INSTRUCTIONS FOR THE TASK:
Scan the records for the word "click". Copy each line that includes it.

EXERCISE INPUT:
Segment Open
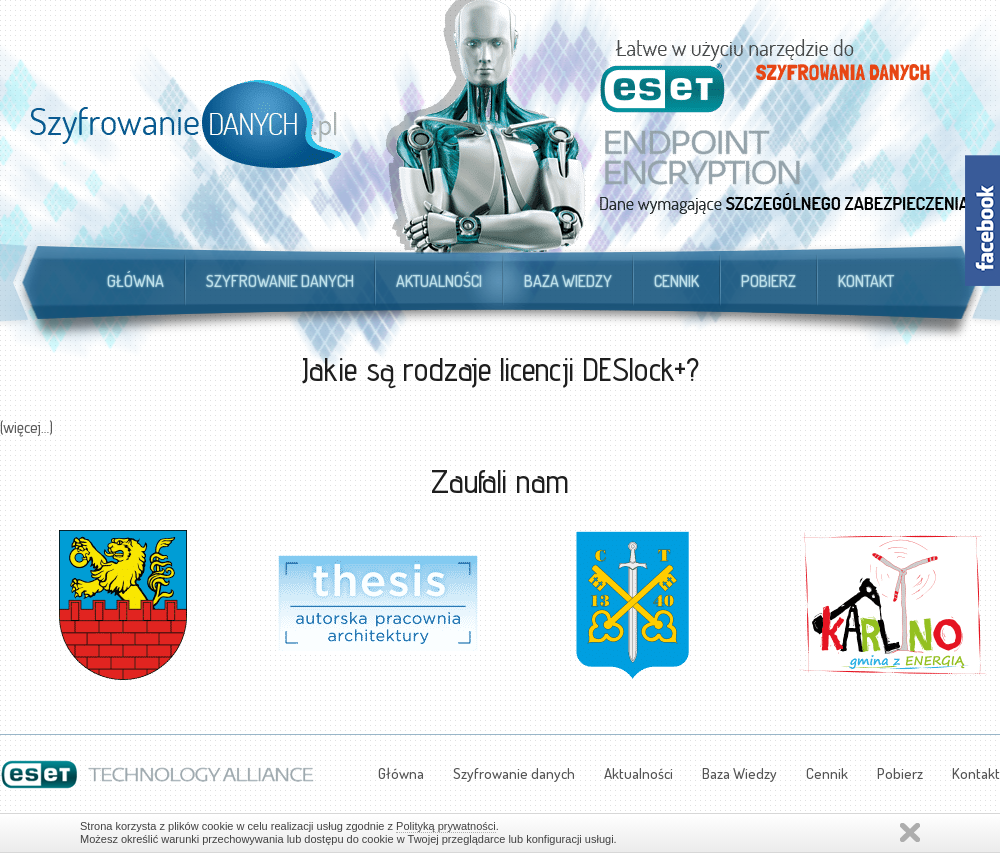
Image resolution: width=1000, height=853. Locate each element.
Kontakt (866, 281)
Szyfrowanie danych (280, 281)
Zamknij (910, 832)
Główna (135, 281)
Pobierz (768, 281)
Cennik (676, 281)
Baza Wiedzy (568, 281)
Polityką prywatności (446, 826)
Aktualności (439, 281)
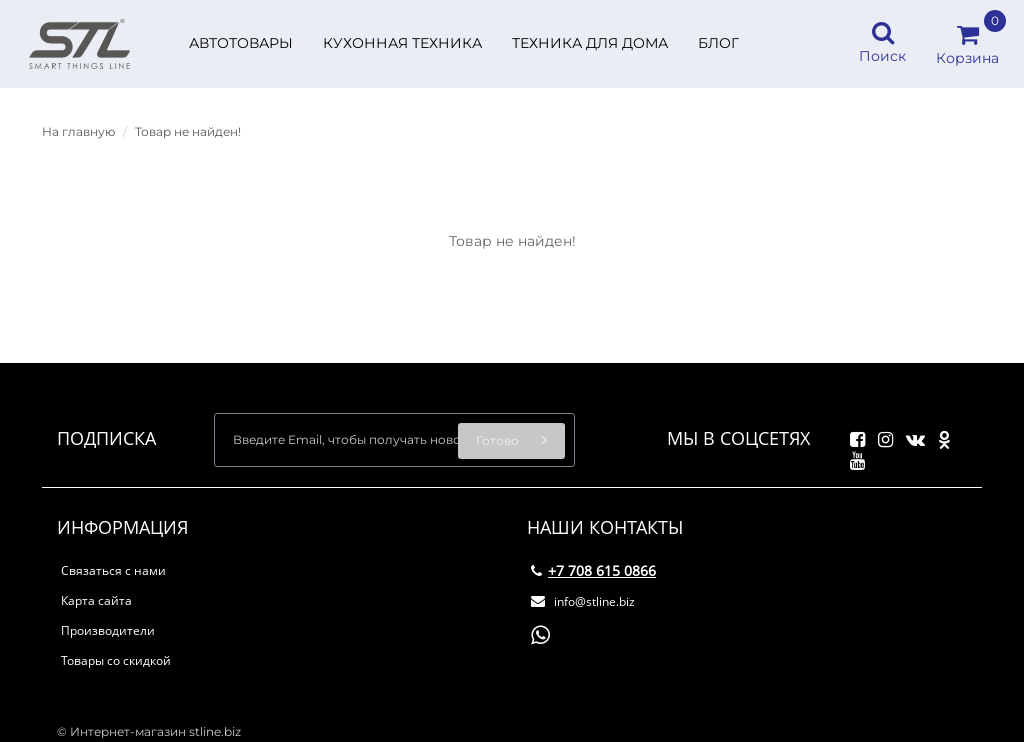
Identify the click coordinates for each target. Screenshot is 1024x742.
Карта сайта (96, 600)
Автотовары (241, 43)
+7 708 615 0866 (593, 570)
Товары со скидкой (116, 660)
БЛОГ (718, 43)
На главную (78, 131)
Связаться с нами (113, 570)
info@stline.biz (583, 601)
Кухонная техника (402, 43)
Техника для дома (590, 43)
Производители (108, 630)
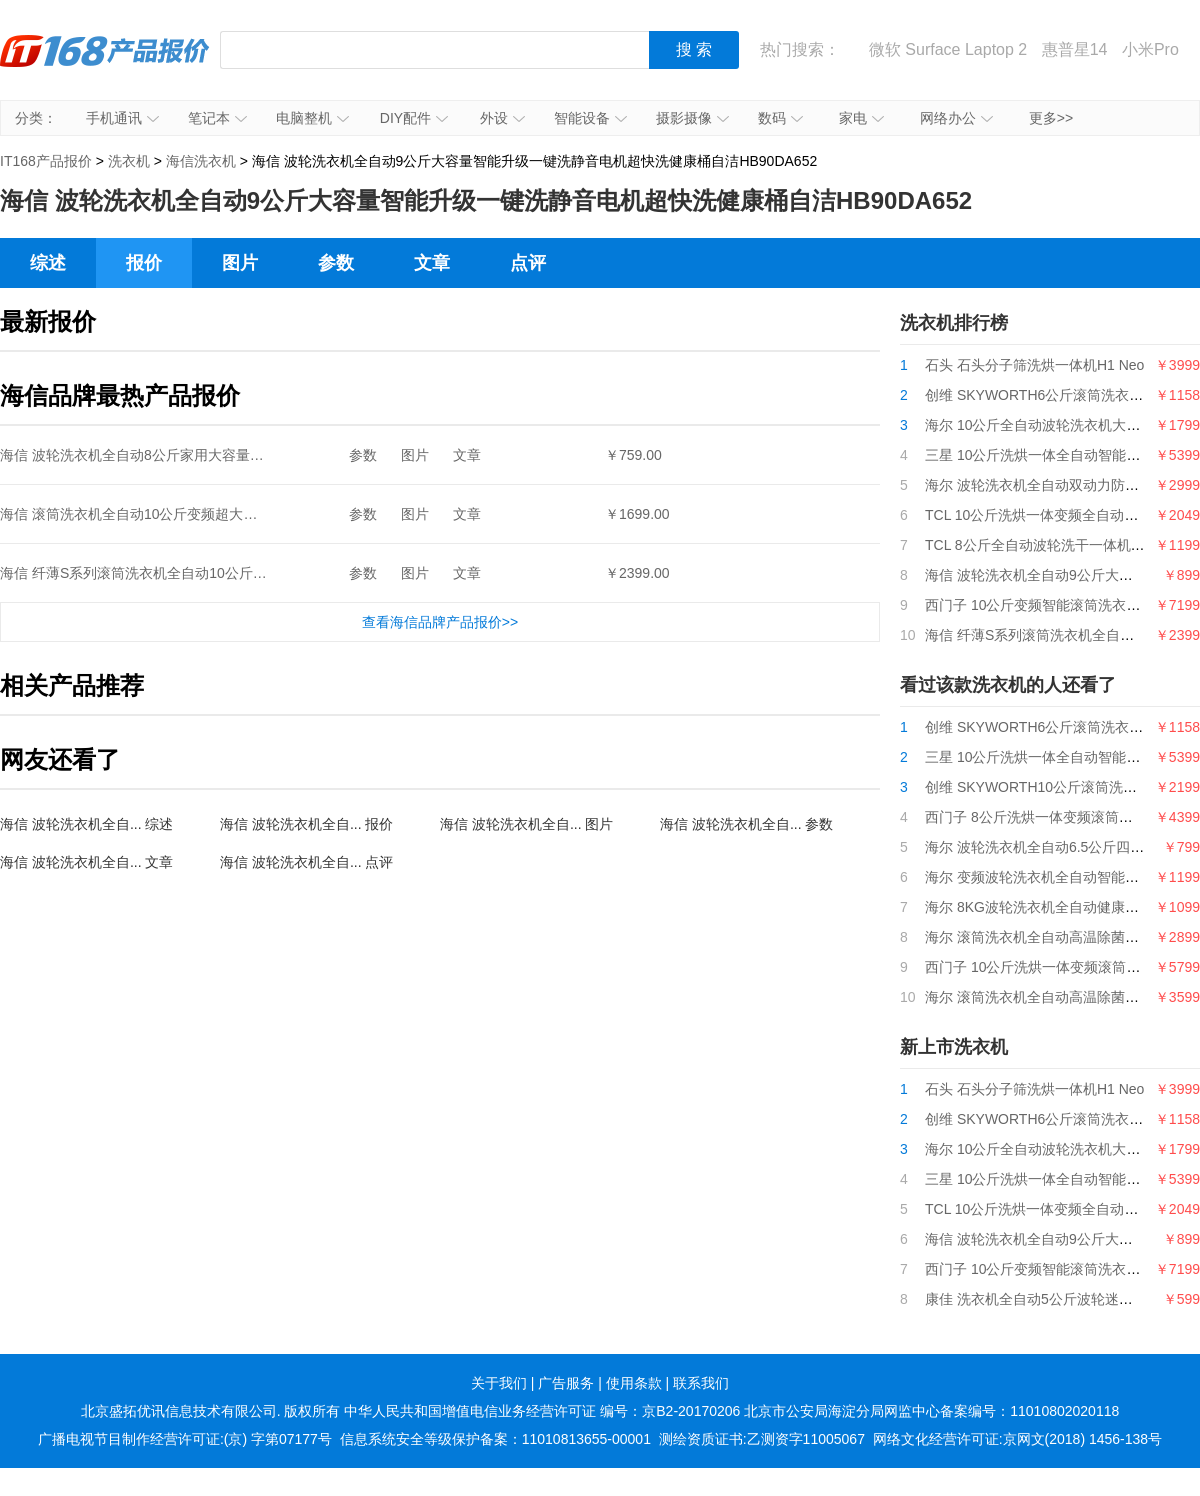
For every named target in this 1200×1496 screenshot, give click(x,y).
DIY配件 (414, 118)
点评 (528, 263)
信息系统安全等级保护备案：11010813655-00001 (495, 1439)
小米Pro (1150, 49)
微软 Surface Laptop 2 (948, 49)
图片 (240, 263)
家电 (861, 118)
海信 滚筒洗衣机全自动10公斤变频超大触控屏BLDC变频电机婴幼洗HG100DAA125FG (268, 514)
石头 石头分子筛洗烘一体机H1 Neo (1034, 365)
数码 (780, 118)
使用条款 (634, 1383)
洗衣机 (129, 161)
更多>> (1051, 118)
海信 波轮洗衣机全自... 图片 (526, 824)
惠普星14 (1075, 49)
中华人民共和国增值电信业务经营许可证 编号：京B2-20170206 (542, 1411)
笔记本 (217, 118)
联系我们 (701, 1383)
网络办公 (956, 118)
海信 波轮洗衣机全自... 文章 (86, 862)
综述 (48, 263)
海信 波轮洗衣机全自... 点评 (306, 862)
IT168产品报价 (105, 65)
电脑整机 (312, 118)
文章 (432, 263)
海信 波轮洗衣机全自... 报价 (306, 824)
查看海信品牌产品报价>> (440, 622)
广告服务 (566, 1383)
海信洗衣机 (201, 161)
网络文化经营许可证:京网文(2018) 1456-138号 (1017, 1439)
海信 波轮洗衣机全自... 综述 (86, 824)
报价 (144, 263)
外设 (502, 118)
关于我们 (499, 1383)
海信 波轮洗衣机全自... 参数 (746, 824)
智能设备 (590, 118)
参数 (336, 263)
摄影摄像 (692, 118)
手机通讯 (122, 118)
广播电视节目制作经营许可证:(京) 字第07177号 (185, 1439)
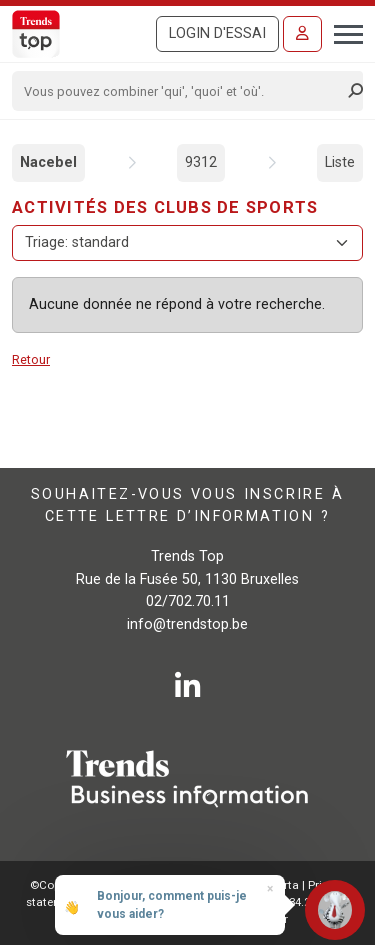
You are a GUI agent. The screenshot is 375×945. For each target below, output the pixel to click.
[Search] (181, 91)
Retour (31, 359)
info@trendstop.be (187, 624)
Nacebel (48, 162)
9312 (201, 162)
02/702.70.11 (188, 601)
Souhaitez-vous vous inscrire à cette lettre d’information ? (187, 505)
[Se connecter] (302, 34)
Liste (340, 162)
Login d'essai (217, 33)
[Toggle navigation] (342, 32)
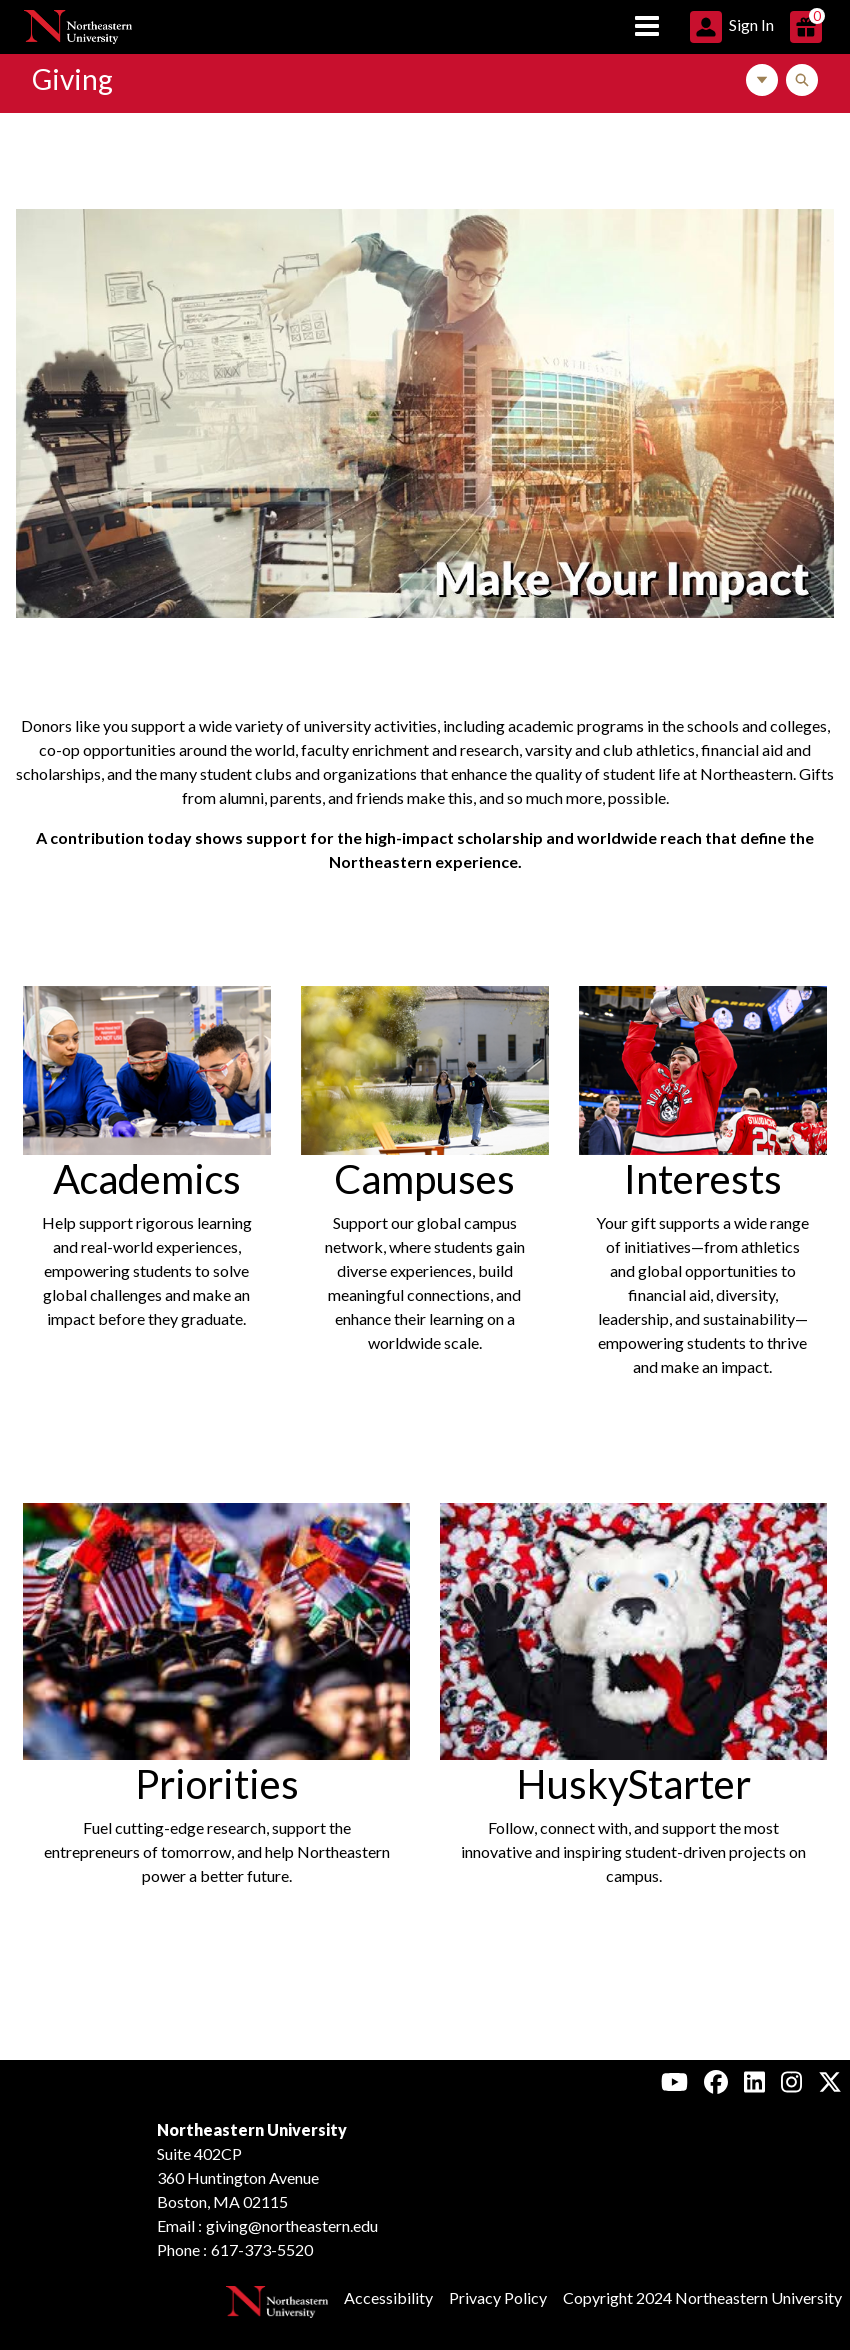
Segment Closed
SOLUTION:
Identify the click coordinates for each target. Screenshot is 1024x742.
For every named target in this 1200×1496 screenshot, give click(x,y).
You are a GUI agent. The screenshot is 375×945. For each target below, output the pixel to click.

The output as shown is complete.